▶ **Directions**
Copy the data that appears below exactly. Drop the pictures.

Saved entries:
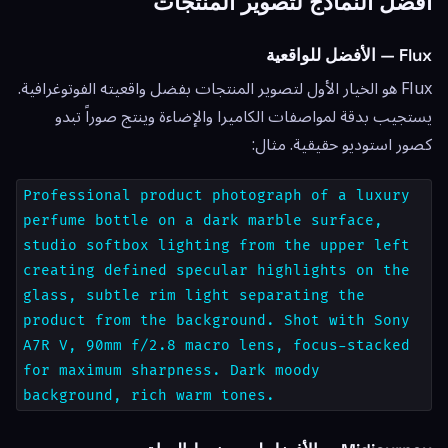
أفضل النماذج لتصوير المنتجات
Flux — الأفضل للواقعية
Flux هو الخيار الأول لتصوير المنتجات بفضل واقعيته الفوتوغرافية.
يستجيب بدقة لمواصفات الكاميرا والإضاءة وينتج صوراً تبدو
كصور استوديو حقيقية. مثال:
Professional product photograph of a luxury
perfume bottle on a dark marble surface,
studio softbox lighting from the upper left
creating defined specular highlights on the
glass, subtle rim light separating the
product from the background. Shot with Sony
A7R V, 90mm f/2.8 macro lens, focus-stacked
for maximum sharpness. Dark moody
background, rich warm tones.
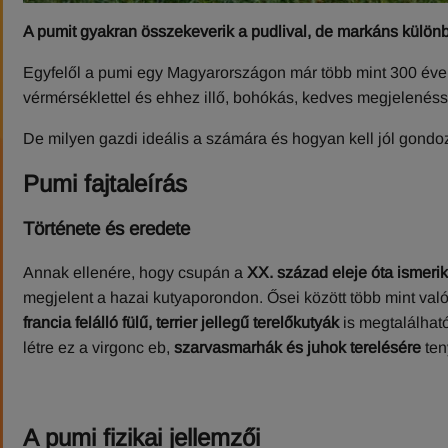
A pumit gyakran összekeverik a pudlival, de markáns különbs
Egyfelől a pumi egy Magyarországon már több mint 300 éve 
vérmérséklettel és ehhez illő, bohókás, kedves megjelenéss
De milyen gazdi ideális a számára és hogyan kell jól gond
Pumi fajtaleírás
Története és eredete
Annak ellenére, hogy csupán a
XX. század eleje óta ismerik 
megjelent a hazai kutyaporondon. Ősei között több mint va
francia felálló fülű, terrier jellegű terelőkutyák
is megtalálhat
létre ez a virgonc eb,
szarvasmarhák és juhok terelésére
ten
A pumi fizikai jellemzői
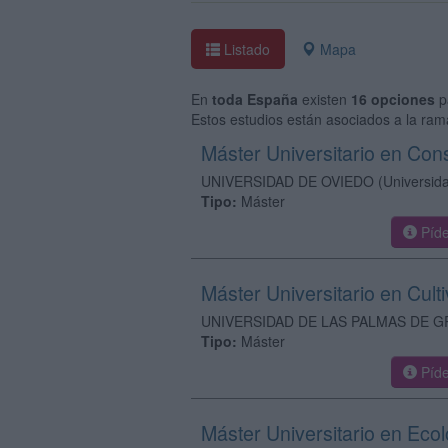
Listado
Mapa
En
toda España
existen
16 opciones
p
Estos estudios están asociados a la ram
Máster Universitario en Con
UNIVERSIDAD DE OVIEDO
(Universid
Tipo:
Máster
Píde
Máster Universitario en Cult
UNIVERSIDAD DE LAS PALMAS DE G
Tipo:
Máster
Píde
Máster Universitario en Eco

▶ **Answer space**
أفضل النماذج لتصوير المنتجات
Flux — الأفضل للواقعية
Flux هو الخيار الأول لتصوير المنتجات بفضل واقعيته الفوتوغرافية.
يستجيب بدقة لمواصفات الكاميرا والإضاءة وينتج صوراً تبدو
كصور استوديو حقيقية. مثال:
Professional product photograph of a luxury
perfume bottle on a dark marble surface,
studio softbox lighting from the upper left
creating defined specular highlights on the
glass, subtle rim light separating the
product from the background. Shot with Sony
A7R V, 90mm f/2.8 macro lens, focus-stacked
for maximum sharpness. Dark moody
background, rich warm tones.
A pumit gyakran összekeverik a pudlival, de markáns különbs
Egyfelől a pumi egy Magyarországon már több mint 300 éve 
vérmérséklettel és ehhez illő, bohókás, kedves megjelenéss
De milyen gazdi ideális a számára és hogyan kell jól gond
Pumi fajtaleírás
Története és eredete
Annak ellenére, hogy csupán a
XX. század eleje óta ismerik 
megjelent a hazai kutyaporondon. Ősei között több mint va
francia felálló fülű, terrier jellegű terelőkutyák
is megtalálhat
létre ez a virgonc eb,
szarvasmarhák és juhok terelésére
ten
A pumi fizikai jellemzői
Listado
Mapa
En
toda España
existen
16 opciones
p
Estos estudios están asociados a la ram
Máster Universitario en Con
UNIVERSIDAD DE OVIEDO
(Universid
Tipo:
Máster
Píde
Máster Universitario en Cult
UNIVERSIDAD DE LAS PALMAS DE G
Tipo:
Máster
Píde
Máster Universitario en Eco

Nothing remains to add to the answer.